NF-κB is composed of heterodimers of DNA-binding subunits (p50 and p52) and subunits with transcriptional activity (RelA, RelB, or c-Rel) [
31]. In unstimulated cells, binary complexes of these subunits are restricted to the cytoplasm by interaction with members of a family of inhibitory proteins, inhibitors of κB (IκBs) [
32]. In response to extracellular stimuli, phosphorylation of IκBα on serines 32 and 36 and of IκBβ on serines 19 and 23 facilitate their ubiquitination on neighboring lysine residues, thereby targeting these proteins for rapid degradation by the proteosome [
32]. Dissociation from IκBs unmasks the nuclear localization sequence of NF-κB, permitting it to move into the nucleus, bind the promoters of target genes, and subsequently alter gene expression [
33]. Although NF-κB can be activated by different stimuli, a high molecular weight IκB kinase (IKK) complex, termed IKK signalsome, serves as the key point that converges diverse upstream signals [
23]. Activated IKK complexes phosphorylate IκB proteins, promoting their dissociation from NF-κB [
23]. In the present study, we found that HIMF administration induced phosphorylation of IKK and IκBα. Moreover, transfection of the dominant-negative mutants of IKKα and IKKβ, and an IκBα super-repressor abolished HIMF-induced NF-κB activation. These data support the notion that HIMF activates NF-κB through phosphorylation of IKK and IκBα.
Phosphatidylinositol 3-kinase (PI-3K) is a heterodimer of an 85-kDa (p85) adaptor subunit and a 100-kDa (p110) catalytic subunit [
34]. PI-3K activation has been linked to a number of biological processes such as cell survival, membrane trafficking, and insulin-stimulated glucose transport [
35]. The serine-threonine protein kinase Akt is a downstream target of PI-3K-generated signals.
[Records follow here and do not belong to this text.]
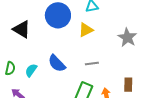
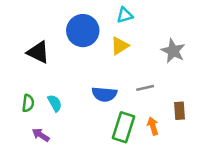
blue semicircle: (57, 63) -> (104, 94), moved, turned -36
gray line: (92, 63) -> (145, 88), moved
cyan semicircle: (31, 70) -> (55, 103), turned 120

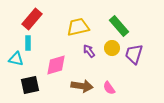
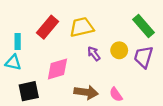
red rectangle: (32, 19) -> (47, 27), moved
green rectangle: (119, 26) -> (144, 26), moved
cyan rectangle: (28, 43) -> (18, 41), moved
A number of different growth factors have been shown to rapidly activate Akt via PI-3K signaling, such as platelet derived growth factor, epidermal growth factor, bFGF, insulin, and insulin-like growth factor 1 [
36]. Akt may affect NF-κB through multiple mechanisms. It has been demonstrated previously that TNF-α activates Akt, which phosphorylates and activates IKKα, thus promoting NF-κB function [
37]. Interleukin-1 can also increase the transactivation potential of the RelA subunit of NF-κB through a mechanism in which Akt has been implicated [
38]. Our results demonstrated that HIMF induced Akt phosphorylation in SVEC 4–10 cells. The time-course of Akt phosphorylation is compatible with that of NF-κB activation in HIMF stimulated cells. Pretreatment of cells with LY294002, a PI-3K specific inhibitor, attenuated HIMF-induced Akt phosphorylation. Further, transfection of Δp85 blocked HIMF-induced phosphorylation of the IKK and IκBα, NF-κB activation, and thus prevented upregulation of Flk-1. These results provided strong evidence of HIMF induced cell signaling in endothelial cells via PI-3K/Akt, which cross talks with NF-κB, in the mediation of Flk-1 upregulation.
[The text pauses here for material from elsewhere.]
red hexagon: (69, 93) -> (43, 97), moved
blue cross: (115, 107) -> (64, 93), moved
In summary, the current studies indicated that HIMF enhances Flk-1 expression in mouse lung tissues and endothelial cells in a PI-3K/Akt-NF-κB signaling pathway-dependent manner, which at least in part, elucidated the molecular mechanisms of transcriptional regulation of the Flk-1/KDR gene and contributed to our better understanding of the functions of HIMF in pulmonary angiogenesis and maintenance of pulmonary vascular homeostasis.